For this task, output every entry below exactly and omit the pictures.

INPUT DATA:
__________
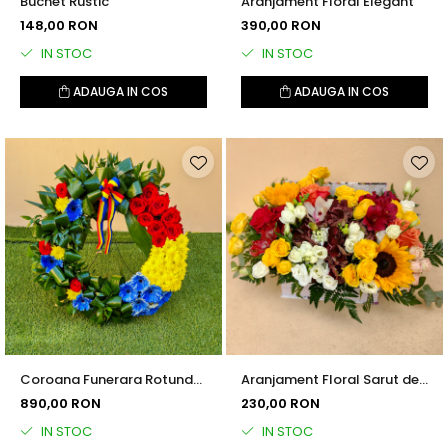
Buchet Rustic
Aranjament Floral Elegant
148,00 RON
390,00 RON
IN STOC
IN STOC
ADAUGA IN COS
ADAUGA IN COS
Coroana Funerara Rotunda
Aranjament Floral Sarut de
Tricolor
Vara
890,00 RON
230,00 RON
IN STOC
IN STOC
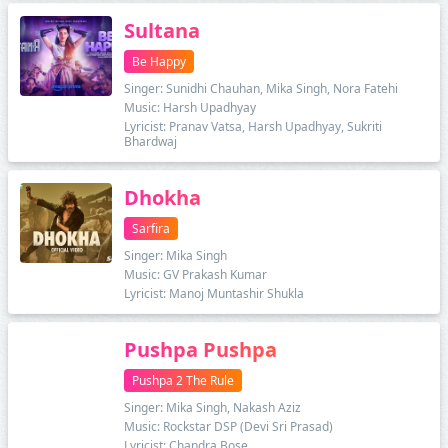
Sultana
Be Happy
Singer: Sunidhi Chauhan, Mika Singh, Nora Fatehi
Music: Harsh Upadhyay
Lyricist: Pranav Vatsa, Harsh Upadhyay, Sukriti
Bhardwaj
Dhokha
Sarfira
Singer: Mika Singh
Music: GV Prakash Kumar
Lyricist: Manoj Muntashir Shukla
Pushpa Pushpa
Pushpa 2 The Rule
Singer: Mika Singh, Nakash Aziz
Music: Rockstar DSP (Devi Sri Prasad)
Lyricist: Chandra Bose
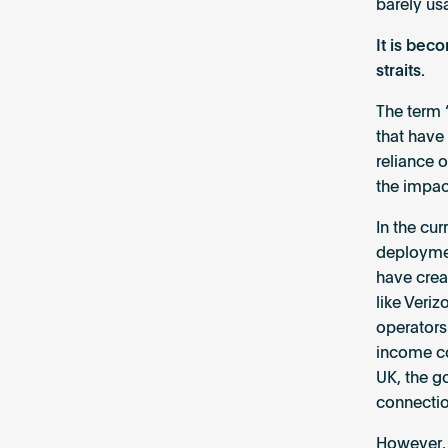
barely usa
It is beco
straits.
The term 
that have
reliance 
the impac
In the cu
deploymen
have crea
like Veri
operators
income co
UK, the g
connectio
However, 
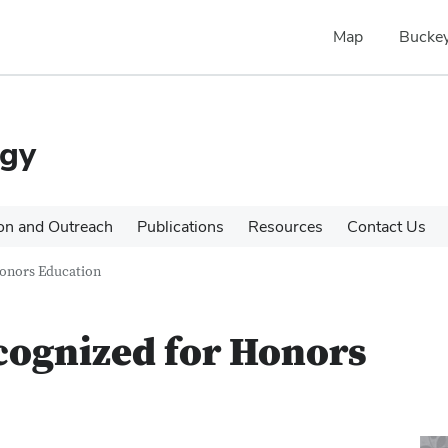
Map
Buckey
ogy
on and Outreach
Publications
Resources
Contact Us
onors Education
cognized for Honors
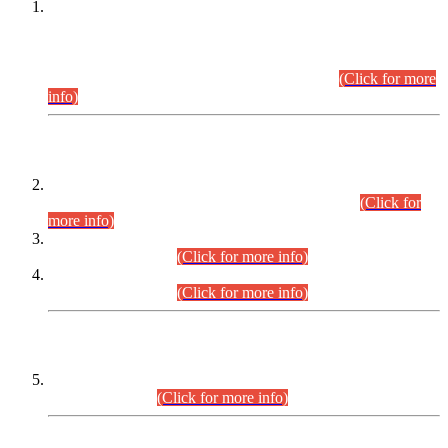
This is for general Information of all concerned that the Sindh
Public Service Commission hereby announce tentative
schedule for conduct of Screening Test for Combined
Competitive Examination (CCE-2026) and Combined
Competitive Examination-2026 (Written Part).
(Click for more
info)
Time Table/Schedule
Time Table for Written Part of Combined Competitive
Examination 2025 (CCE-2025) Executive Cadre.
(Click for
more info)
Time Table for Various Posts in Different Departments to be
held on 12-08-2026.
(Click for more info)
Time Table for Various Posts in Different Departments to be
held on 17-08-2026.
(Click for more info)
CENTREWISE DETAIL
Combined Competitive Examination 2025 (CCE-2025)
Executive Cadre.
(Click for more info)
PRESS RELEASE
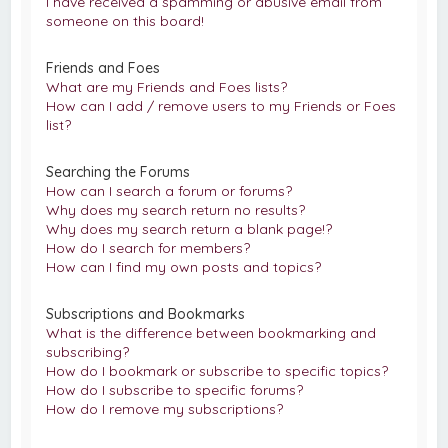
I have received a spamming or abusive email from
someone on this board!
Friends and Foes
What are my Friends and Foes lists?
How can I add / remove users to my Friends or Foes
list?
Searching the Forums
How can I search a forum or forums?
Why does my search return no results?
Why does my search return a blank page!?
How do I search for members?
How can I find my own posts and topics?
Subscriptions and Bookmarks
What is the difference between bookmarking and
subscribing?
How do I bookmark or subscribe to specific topics?
How do I subscribe to specific forums?
How do I remove my subscriptions?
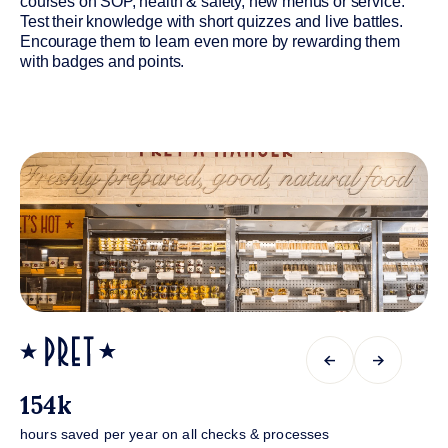
courses on SOP, health & safety, new menus or service.
Test their knowledge with short quizzes and live battles.
Encourage them to learn even more by rewarding them
with badges and points.
←
→
154k
hours saved per year on all checks & processes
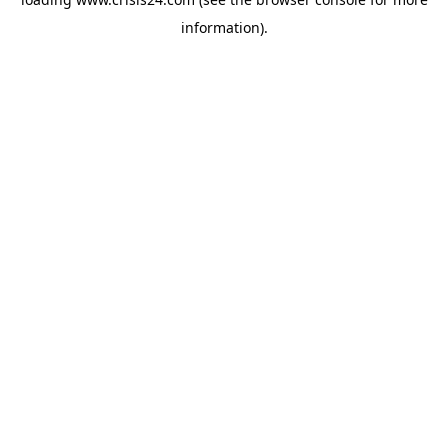
information).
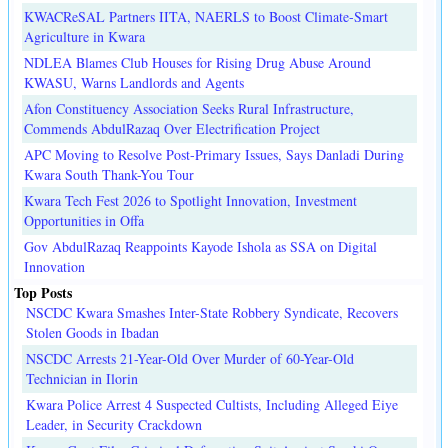
KWACReSAL Partners IITA, NAERLS to Boost Climate-Smart
Agriculture in Kwara
NDLEA Blames Club Houses for Rising Drug Abuse Around
KWASU, Warns Landlords and Agents
Afon Constituency Association Seeks Rural Infrastructure,
Commends AbdulRazaq Over Electrification Project
APC Moving to Resolve Post-Primary Issues, Says Danladi During
Kwara South Thank-You Tour
Kwara Tech Fest 2026 to Spotlight Innovation, Investment
Opportunities in Offa
Gov AbdulRazaq Reappoints Kayode Ishola as SSA on Digital
Innovation
Top Posts
NSCDC Kwara Smashes Inter-State Robbery Syndicate, Recovers
Stolen Goods in Ibadan
NSCDC Arrests 21-Year-Old Over Murder of 60-Year-Old
Technician in Ilorin
Kwara Police Arrest 4 Suspected Cultists, Including Alleged Eiye
Leader, in Security Crackdown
__________
EXPECTED ANSWER:
Buchet Rustic
Aranjament Floral Elegant
148,00 RON
390,00 RON
IN STOC
IN STOC
ADAUGA IN COS
ADAUGA IN COS
Coroana Funerara Rotunda
Aranjament Floral Sarut de
Tricolor
Vara
890,00 RON
230,00 RON
IN STOC
IN STOC
Sultana
Be Happy
Singer: Sunidhi Chauhan, Mika Singh, Nora Fatehi
Music: Harsh Upadhyay
Lyricist: Pranav Vatsa, Harsh Upadhyay, Sukriti
Bhardwaj
Dhokha
Sarfira
Singer: Mika Singh
Music: GV Prakash Kumar
Lyricist: Manoj Muntashir Shukla
Pushpa Pushpa
Pushpa 2 The Rule
Singer: Mika Singh, Nakash Aziz
Music: Rockstar DSP (Devi Sri Prasad)
Lyricist: Chandra Bose
barely usa
It is beco
straits.
The term 
that have
reliance 
the impac
In the cu
deploymen
have crea
like Veri
operators
income co
UK, the g
connectio
However, 
Map
Buckey
ogy
on and Outreach
Publications
Resources
Contact Us
onors Education
cognized for Honors
This is for general Information of all concerned that the Sindh
Public Service Commission hereby announce tentative
schedule for conduct of Screening Test for Combined
Competitive Examination (CCE-2026) and Combined
Competitive Examination-2026 (Written Part).
(Click for more
info)
Time Table/Schedule
Time Table for Written Part of Combined Competitive
Examination 2025 (CCE-2025) Executive Cadre.
(Click for
more info)
Time Table for Various Posts in Different Departments to be
held on 12-08-2026.
(Click for more info)
Time Table for Various Posts in Different Departments to be
held on 17-08-2026.
(Click for more info)
CENTREWISE DETAIL
Combined Competitive Examination 2025 (CCE-2025)
Executive Cadre.
(Click for more info)
PRESS RELEASE
I have received a spamming or abusive email from
someone on this board!
Friends and Foes
What are my Friends and Foes lists?
How can I add / remove users to my Friends or Foes
list?
Searching the Forums
How can I search a forum or forums?
Why does my search return no results?
Why does my search return a blank page!?
How do I search for members?
How can I find my own posts and topics?
Subscriptions and Bookmarks
What is the difference between bookmarking and
subscribing?
How do I bookmark or subscribe to specific topics?
How do I subscribe to specific forums?
How do I remove my subscriptions?
courses on SOP, health & safety, new menus or service.
Test their knowledge with short quizzes and live battles.
Encourage them to learn even more by rewarding them
with badges and points.
←
→
154k
hours saved per year on all checks & processes
information).
KWACReSAL Partners IITA, NAERLS to Boost Climate-Smart
Agriculture in Kwara
NDLEA Blames Club Houses for Rising Drug Abuse Around
KWASU, Warns Landlords and Agents
Afon Constituency Association Seeks Rural Infrastructure,
Commends AbdulRazaq Over Electrification Project
APC Moving to Resolve Post-Primary Issues, Says Danladi During
Kwara South Thank-You Tour
Kwara Tech Fest 2026 to Spotlight Innovation, Investment
Opportunities in Offa
Gov AbdulRazaq Reappoints Kayode Ishola as SSA on Digital
Innovation
Top Posts
NSCDC Kwara Smashes Inter-State Robbery Syndicate, Recovers
Stolen Goods in Ibadan
NSCDC Arrests 21-Year-Old Over Murder of 60-Year-Old
Technician in Ilorin
Kwara Police Arrest 4 Suspected Cultists, Including Alleged Eiye
Leader, in Security Crackdown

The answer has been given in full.